Kembali Ke Index Video


Pwnu DIY Launching Koin Untuk Muktamar 2020

Minggu, 9 Februari 2020 | 08:20 WIB
Dibaca: 91
Pwnu DIY Launching Koin Untuk  Muktamar 2020
NU LOUNCHING KOJN UNTUK MUKTAMAR 2020

Sleman-Media online Pastvnews.com - Lintas Sosial Keagamaan - Pengurus Wilayah Nahdlatul Ulama (PWNU) D.I Yogyakarta melaunching koin untuk Muktamar NU tahun 2020, berlangsung dan bertepatan dengan Musyawarah Kerja Wilayah (Muskerwil) 2 massa hikmat PW NU ini 2017/2020, yang berlangsung di Pondok  Pesantren Assalafiyah Mlangi Donotirto Gamping Sleman, Sabtu (8/2).

Awak mdia Pastvnews di Lokasi Miskerwil ini, melaporkan launching koin untuk Mukamar NU ini dilakukan oleh beberapa kiai (ulama) dengan cara aksi mengisi koin yaitu diantaranya Mutasyar PW NU DIY KH. Drs Ashari Abta MPdI,  Syuriah PW NU KH. Mas'ud Masduki.

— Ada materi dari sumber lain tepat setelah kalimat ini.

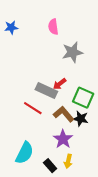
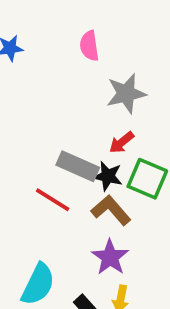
red arrow: (60, 84) -> (122, 142), moved
black star: (81, 119) -> (108, 176), moved

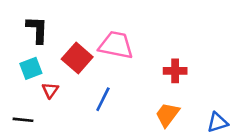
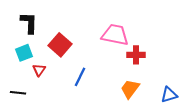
pink trapezoid: (116, 45) -> (115, 35), moved

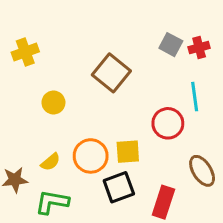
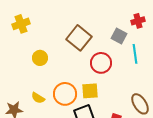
gray square: (171, 45) -> (119, 36), moved
red circle: (168, 123) -> (101, 63), moved
yellow semicircle: (50, 162) -> (38, 98), turned 72

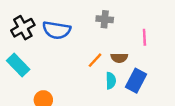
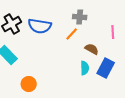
brown semicircle: (119, 58) -> (92, 49), turned -152
orange line: (95, 60) -> (72, 34), moved

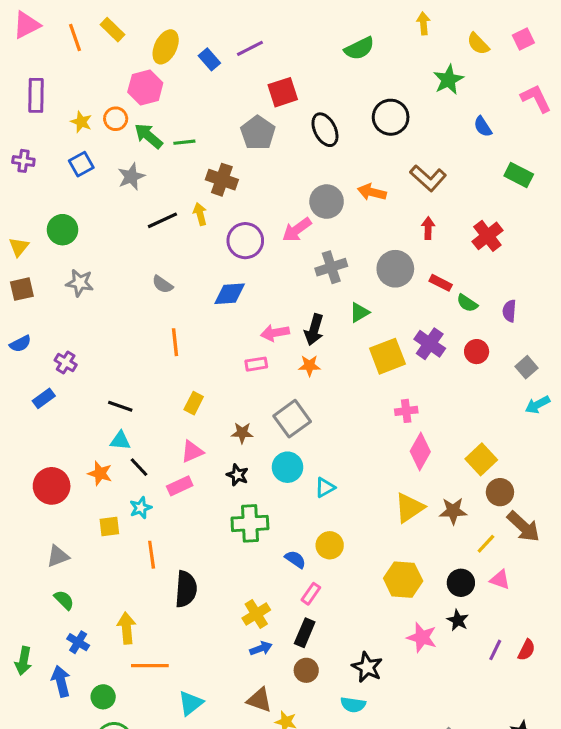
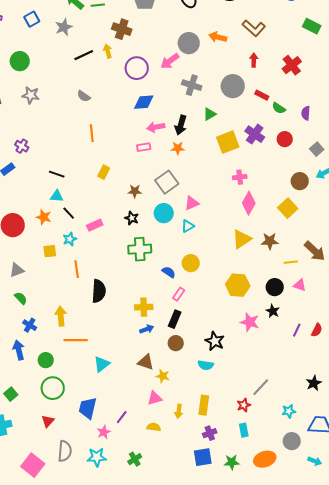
gray cross: (331, 267) -> (192, 85), turned 36
blue diamond: (230, 294) -> (144, 102), moved
pink triangle: (192, 452) -> (192, 203), moved
brown circle: (500, 492) -> (300, 181), moved
yellow line: (486, 544) -> (291, 262), turned 40
yellow cross: (256, 614) -> (144, 307), turned 30

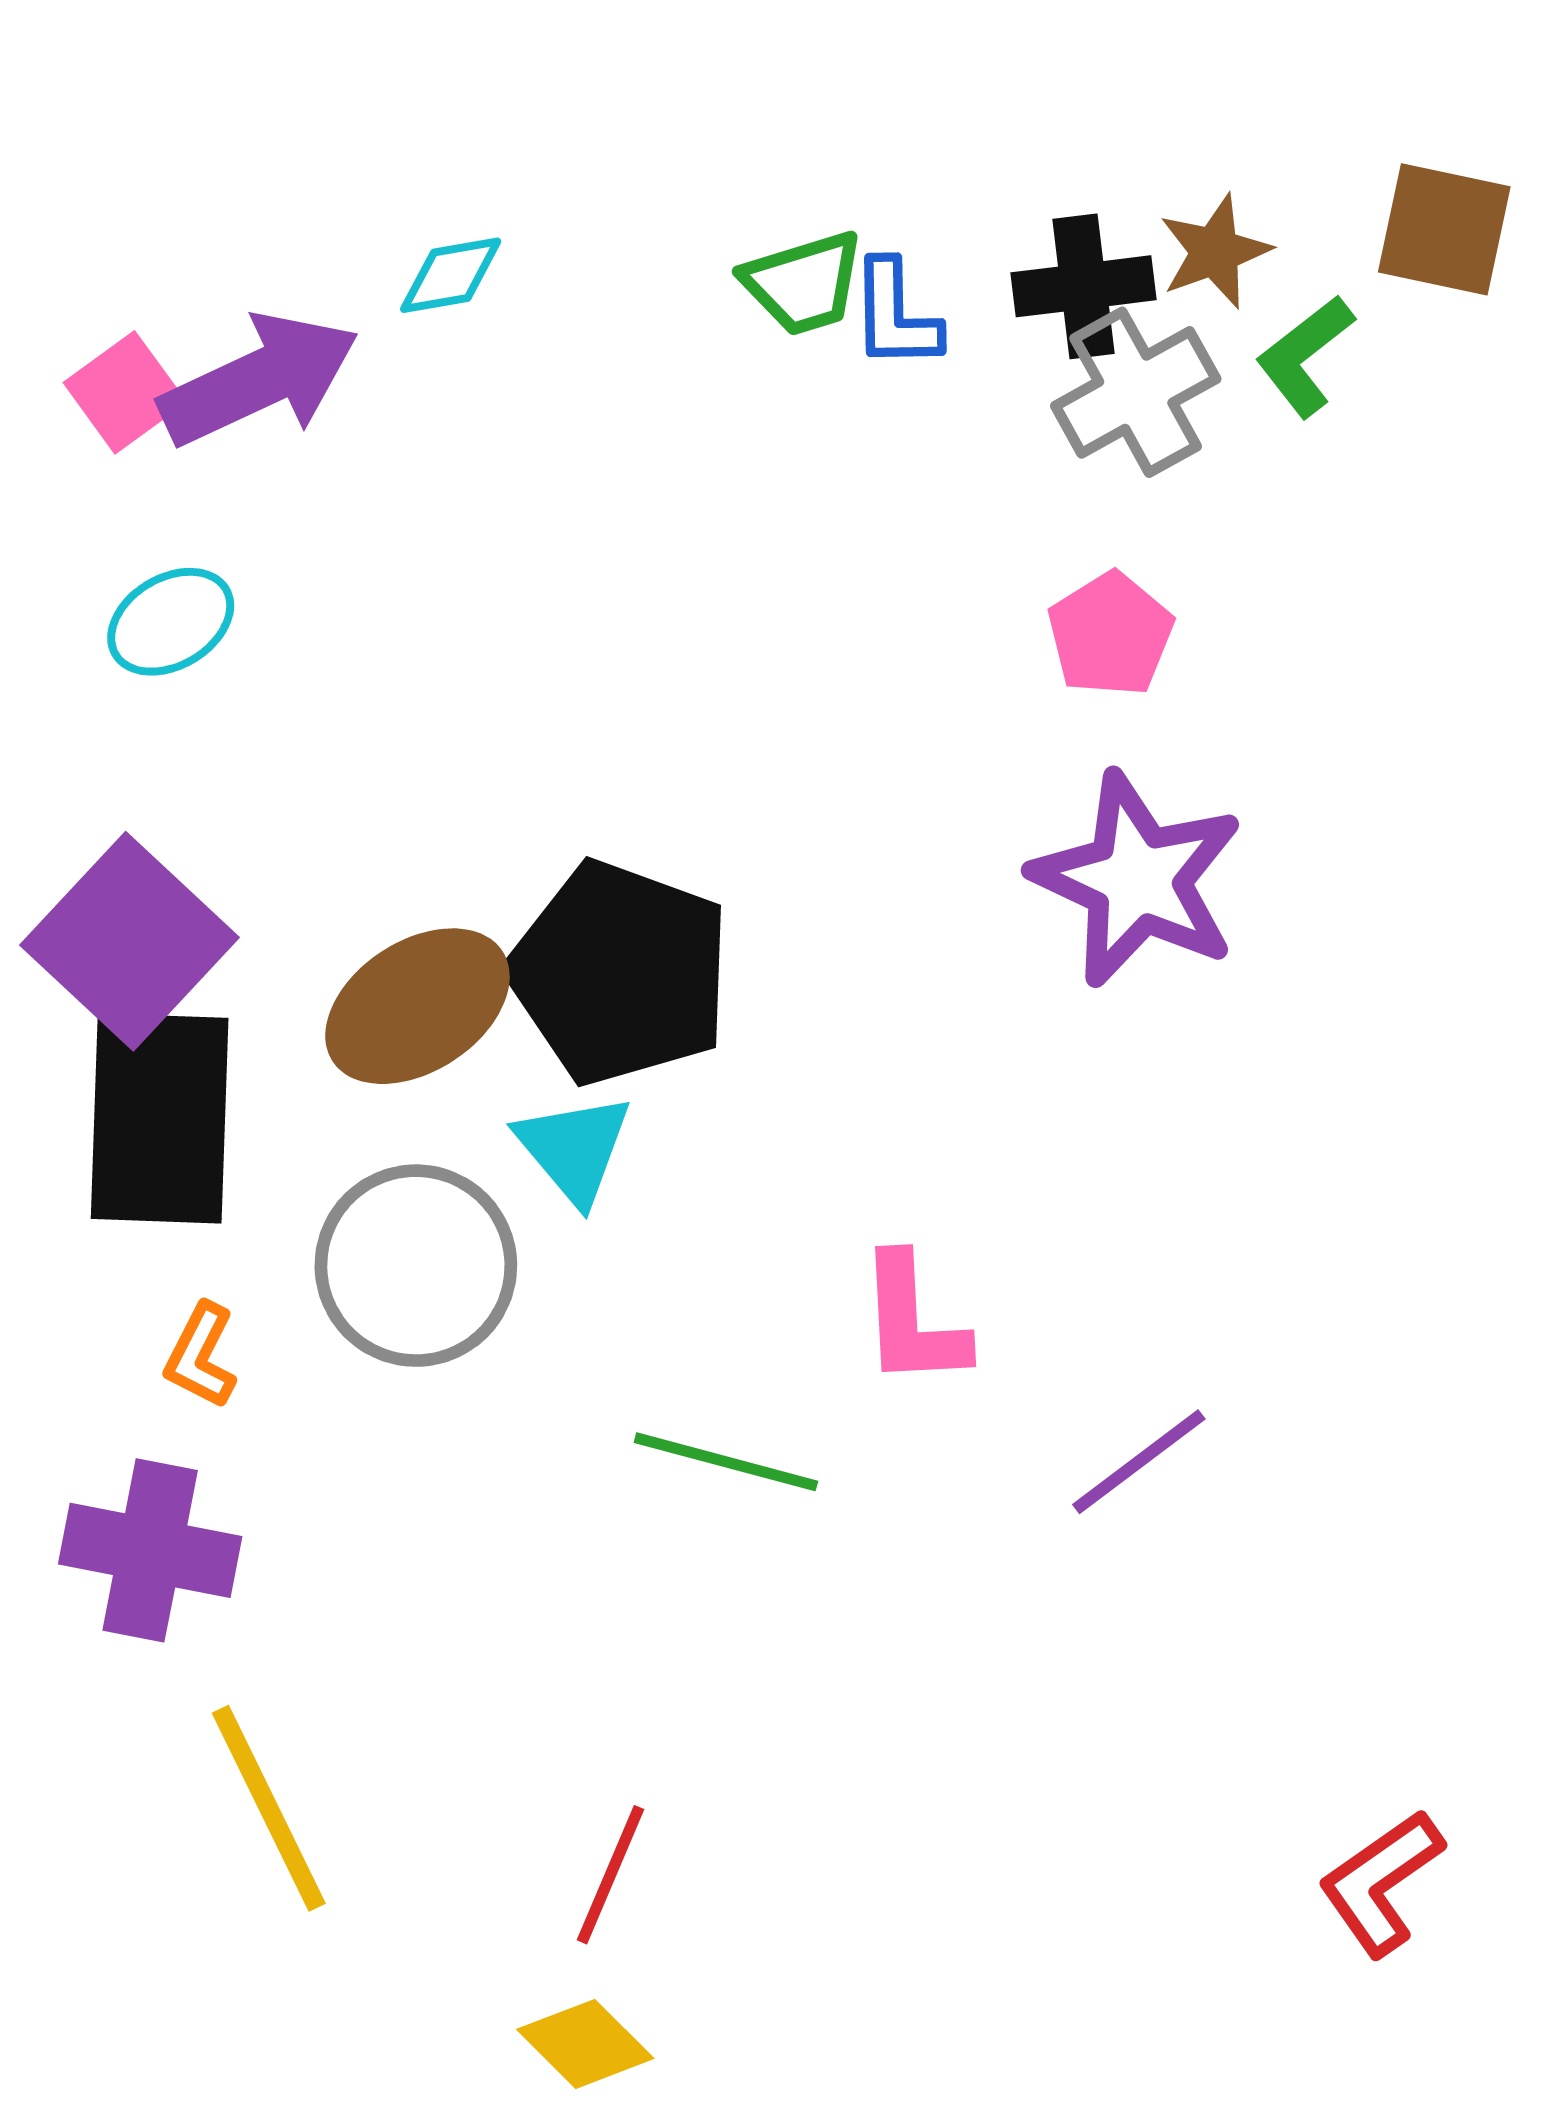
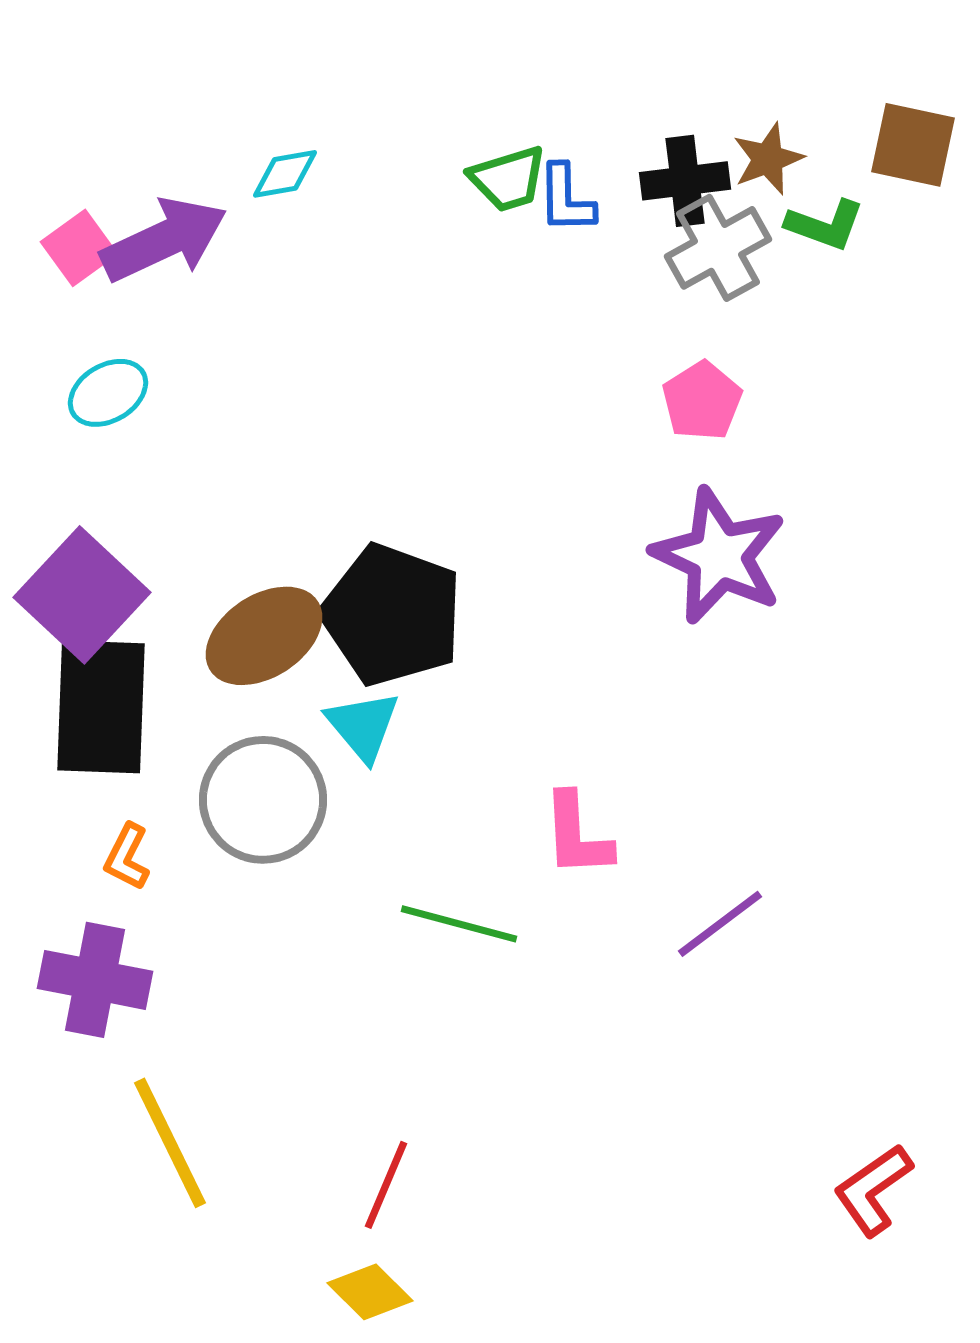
green L-shape: (1305, 356) -> (825, 225), turned -122

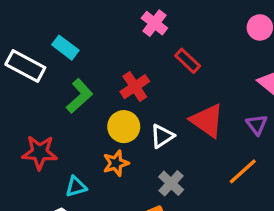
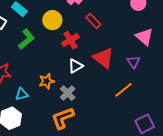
red cross: (135, 87) -> (70, 40), moved
yellow circle: (124, 127) -> (52, 20), moved
gray cross: (171, 183) -> (68, 93), moved

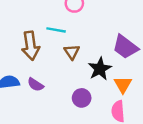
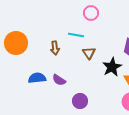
brown arrow: (31, 46) -> (55, 48), size x0.6
purple circle: (82, 98) -> (80, 101), moved

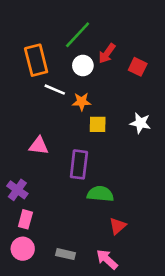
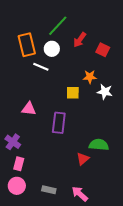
white circle: (83, 66) -> (52, 49), moved
orange star: (82, 102) -> (90, 77), moved
green semicircle: (100, 194) -> (99, 145), moved
red triangle: (118, 226) -> (83, 159), moved

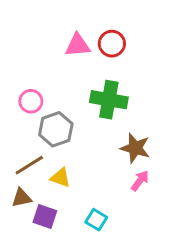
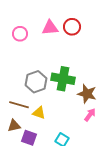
green cross: (109, 100) -> (63, 79), moved
pink circle: (31, 101) -> (20, 34), moved
brown line: (29, 165) -> (19, 105), turned 48

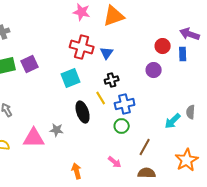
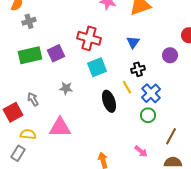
red cross: (82, 47) -> (89, 38), moved
purple circle: (154, 70) -> (170, 55), moved
blue cross: (125, 104) -> (151, 93), turned -30
gray star: (57, 130) -> (66, 88), moved

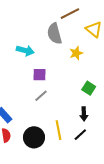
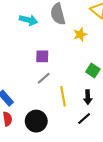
cyan arrow: (25, 50) -> (28, 20), moved
yellow line: (59, 130) -> (63, 96), moved

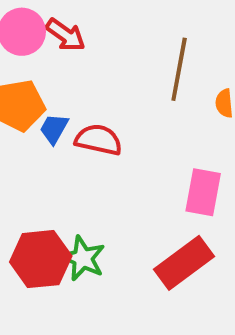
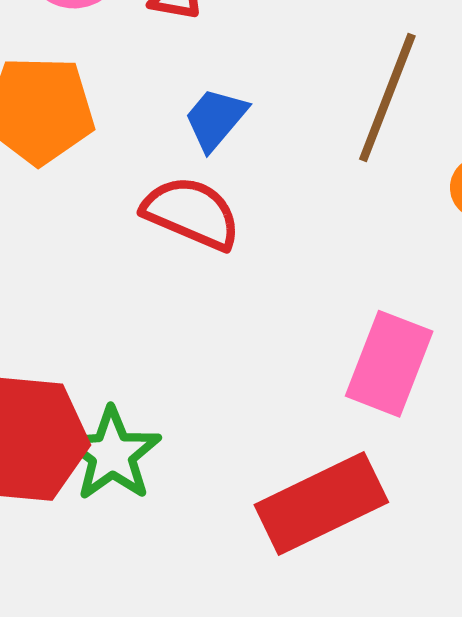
blue trapezoid: (54, 129) -> (215, 119), moved

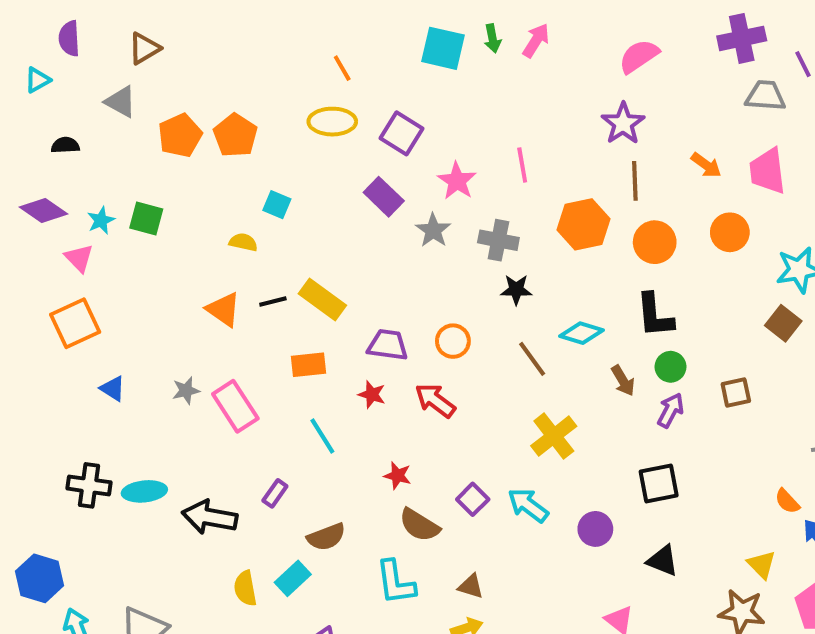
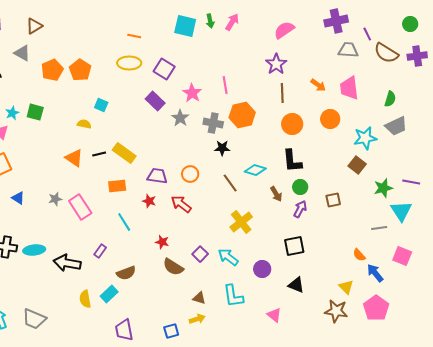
orange line: (342, 68) -> (134, 36), turned -48
orange hexagon: (583, 224) -> (242, 115), moved
cyan L-shape: (396, 582) -> (233, 296), moved

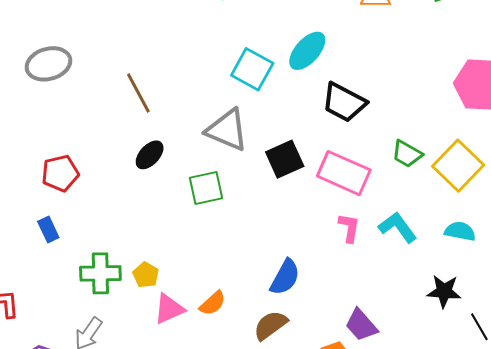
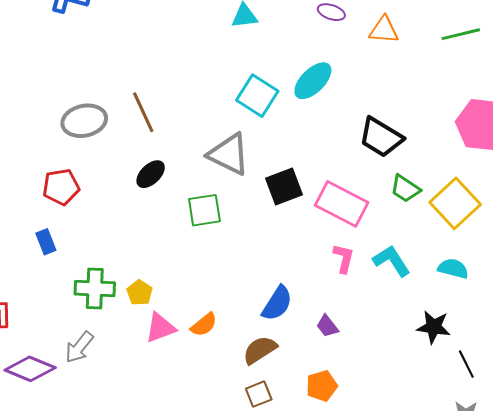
gray ellipse: (48, 64) -> (84, 121), moved
black trapezoid: (344, 102) -> (381, 137), moved
purple trapezoid: (361, 325) -> (327, 326), moved, size x0.7

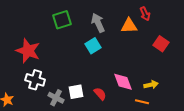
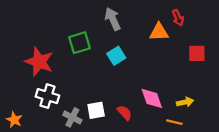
green square: (62, 20) -> (79, 43), moved
gray arrow: (98, 23) -> (113, 19), moved
red square: (161, 44) -> (197, 53), turned -35

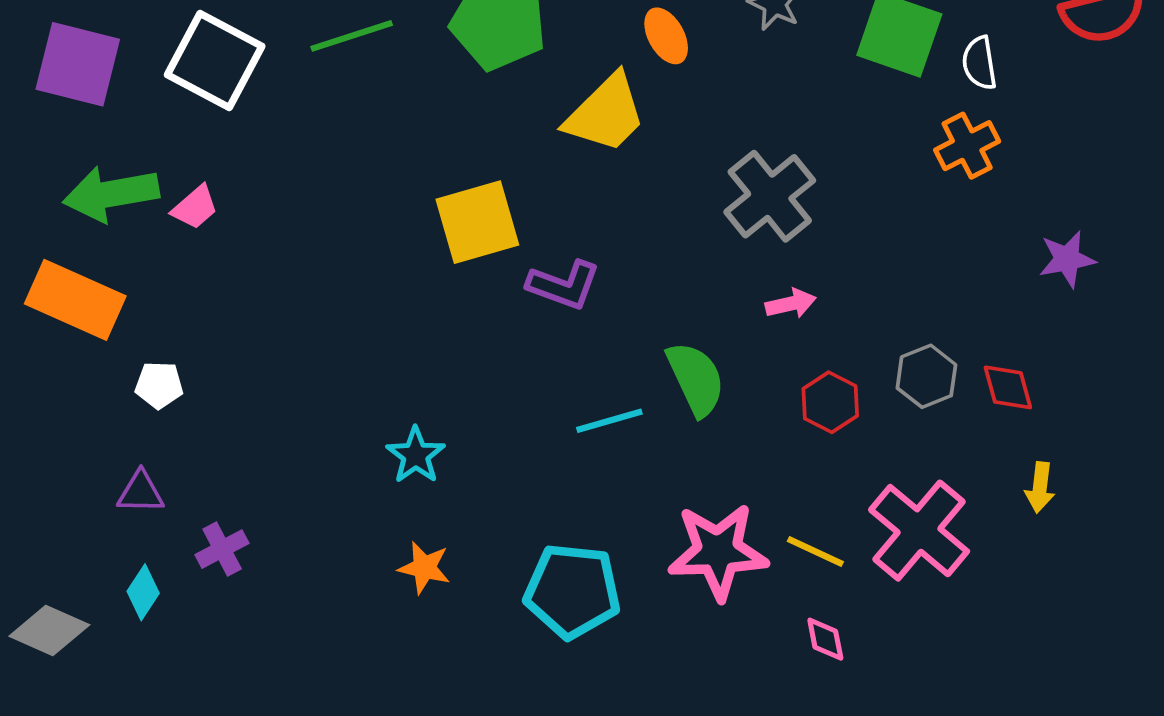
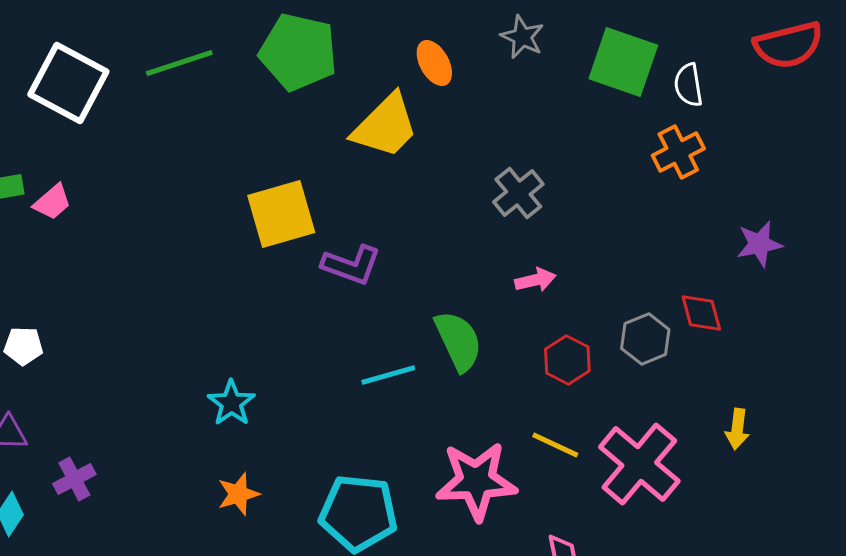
gray cross: (770, 196) -> (518, 193), size x0.7
red diamond: (1008, 387) -> (701, 313), moved
yellow line: (815, 552) -> (555, 445), moved
orange star: (424, 568) -> (238, 494), turned -30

Syuriah PC NU Kabupaten Bantul KH Drs. Damanhuri dan para Syuriah ormas Isam ini dari Gunungkidul, Sleman, Kulonprogo dan Kota Yogyakarta.

Menurut KH.Ashari Abta,  dengan dilaunchingnya koin ini dimaksudkan untuk mengawali adanya aksi (gerakan) mengisi koin NU di tengah masyarakat di tingkat ranting (kelurahan), MWC (Kecamatan) hingga PC (Kota/Kabupaten) serta PW (Propinsi) untuk digunakan penyelenggaraan Muktamar NU 2020.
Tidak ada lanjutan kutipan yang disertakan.